The facility will replace an older, existing plant in Cuijk, which the company will gradually phase out.

Thinking of the planet

The newly-built Nutricia Cuijk facility uses advanced environmental technologies coupled with efficiently-designed manufacturing processes to ensure water and energy consumption, as well as CO2 emissions, are kept to a minimum.

Once at full capacity, the new facility will have double the production capacity of the legacy plant. Despite this, the new plant will use 60% less water, 25% less energy and emit 50% less CO2 than the legacy plant. To further minimise the new facility’s carbon footprint, Nutricia Cuijk is powered by 100% renewable electricity.

Danone also targets reducing its full scope of carbon emissions. Therefore, Nutricia Cuijk sources dairy ingredients exclusively from western Europe – the world’s region with the lowest dairy farming CO2 emission rates. Of these ingredients, a significant majority are sourced locally, from the Netherlands and neighbouring Germany. Nutricia Cuijk also embraces the principles of the circular economy – 100% of the facility’s waste is recovered, including all packaging waste.

“Producing such highly specialised infant formula, our new facility builds on the scientific heritage of Nutricia, coupled with the latest green technologies.

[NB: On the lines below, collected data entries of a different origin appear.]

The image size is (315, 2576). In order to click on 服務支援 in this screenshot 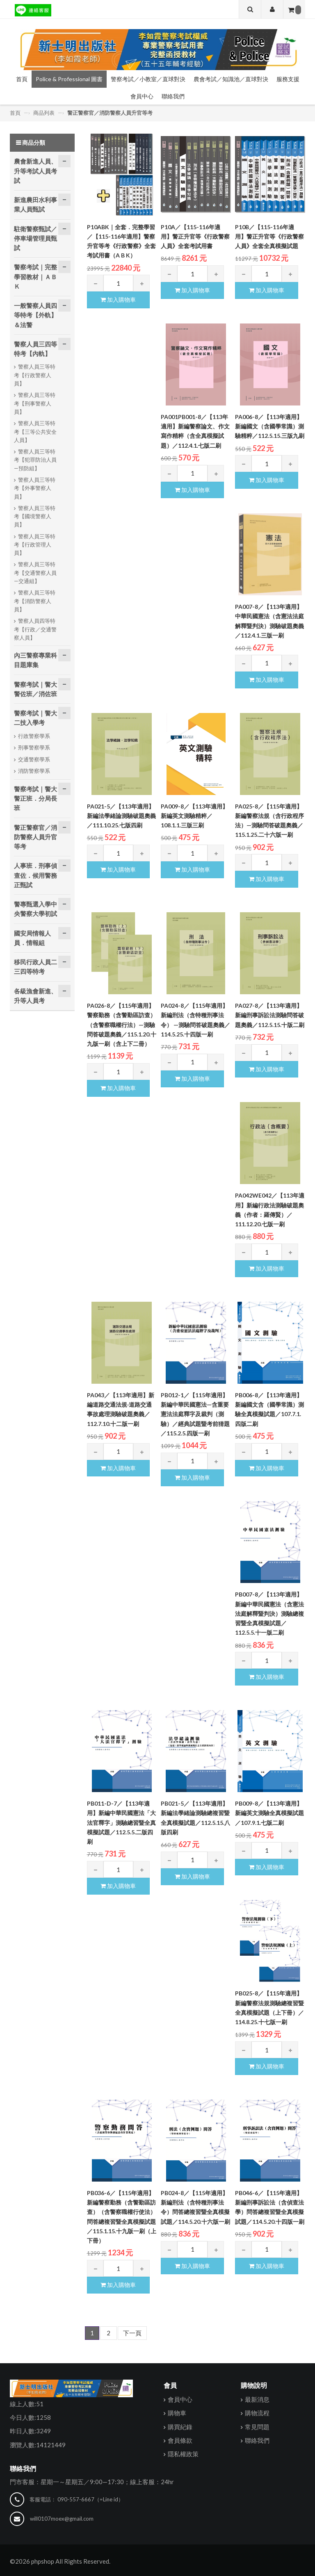, I will do `click(287, 78)`.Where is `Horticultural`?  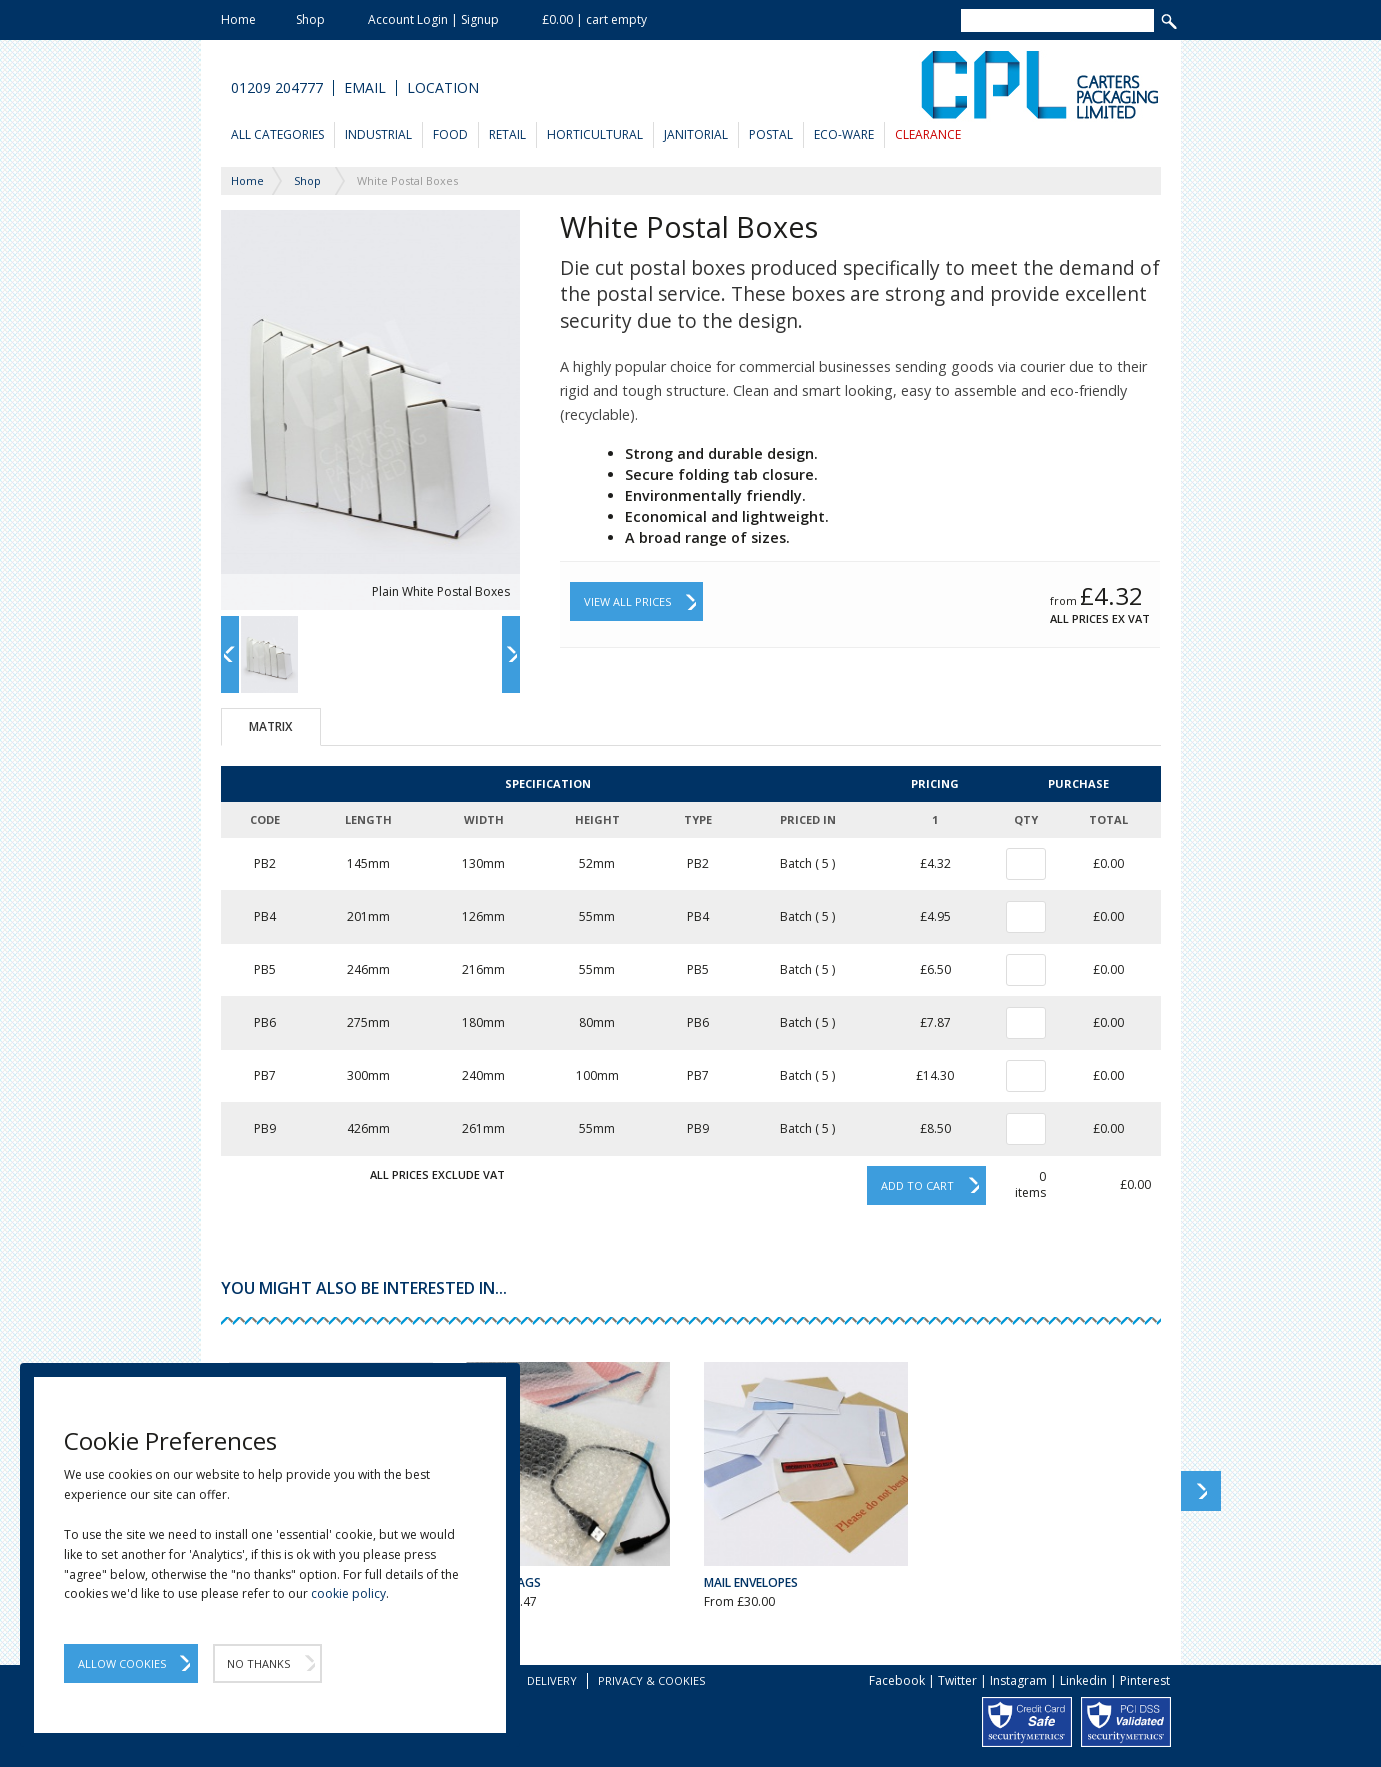 Horticultural is located at coordinates (595, 134).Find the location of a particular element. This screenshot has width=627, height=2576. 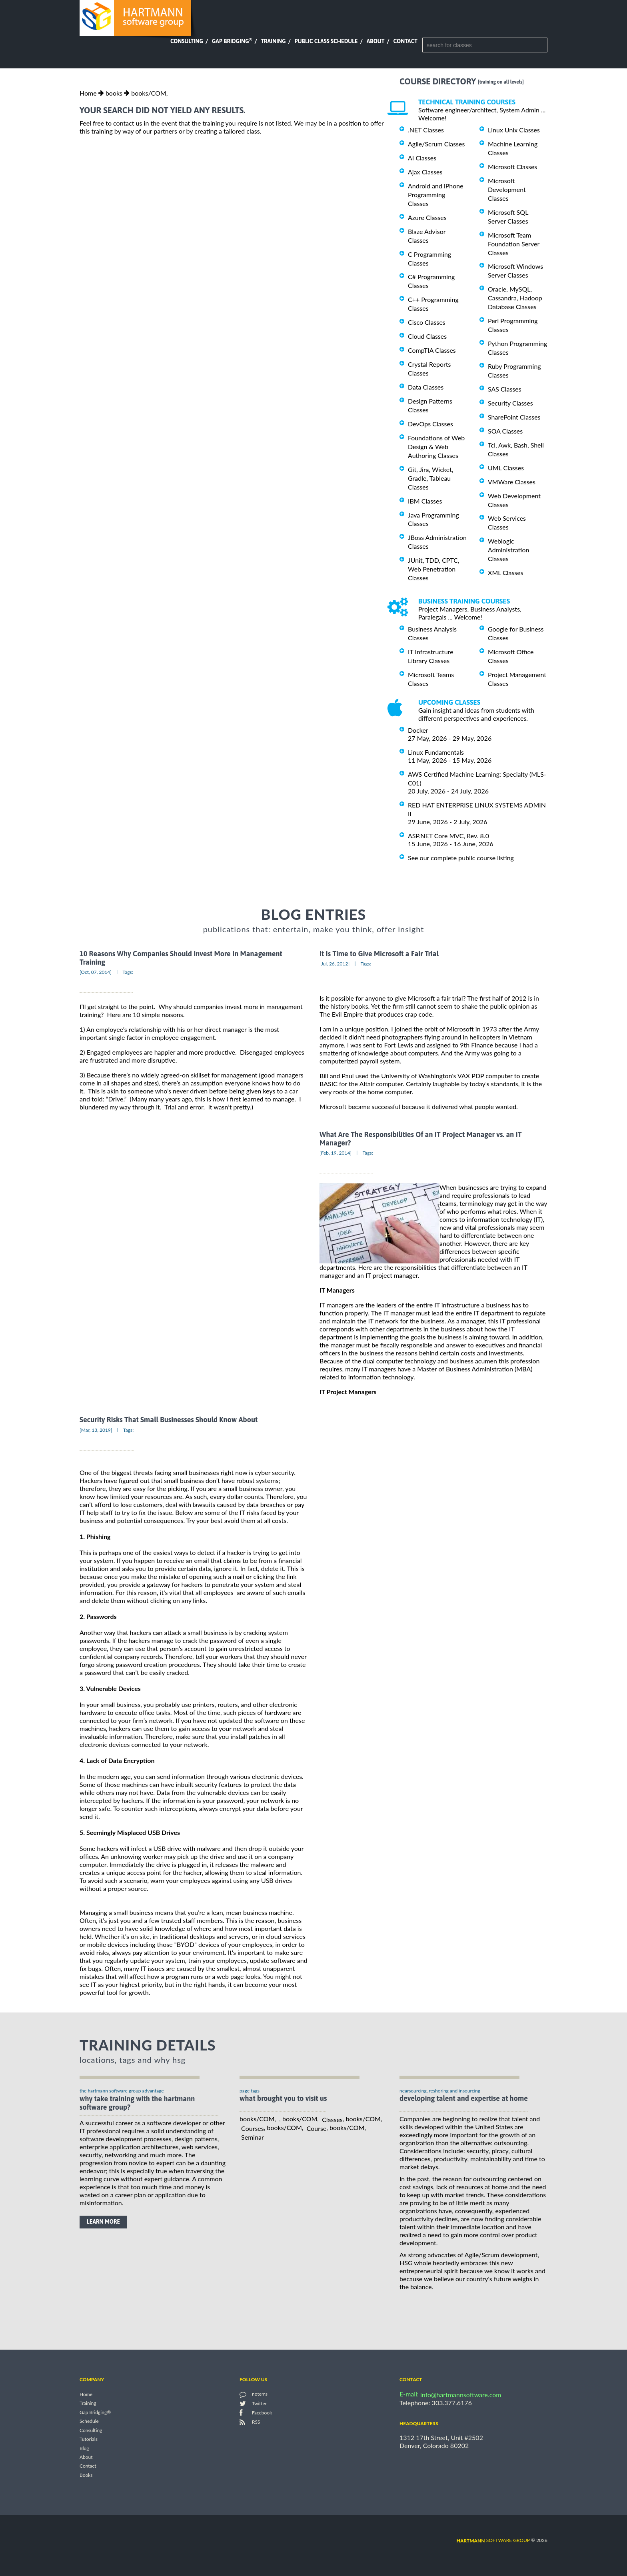

Linux Fundamentals is located at coordinates (436, 752).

Today’s opening ceremony marks the next chapter for Nutricia Cuijk – here in the Netherlands, and as part of the Danone family,” Penchienati-Bosetta added.

The specs

Once fully operational, the new Nutricia Cuijk facility will employ close to 500 staff and will – through indirect employment – support up to an additional 2,000 jobs. With the support of on-the-job training, the entire local workforce will transfer from the legacy plant in Cuijk to the newly-opened facility. At full capacity, Nutricia Cuijk will produce more than 600 different products – including the well-known Aptamil and Nutrilon brands – for customers in over 90 countries, feeding more than three-and-a-half million babies daily.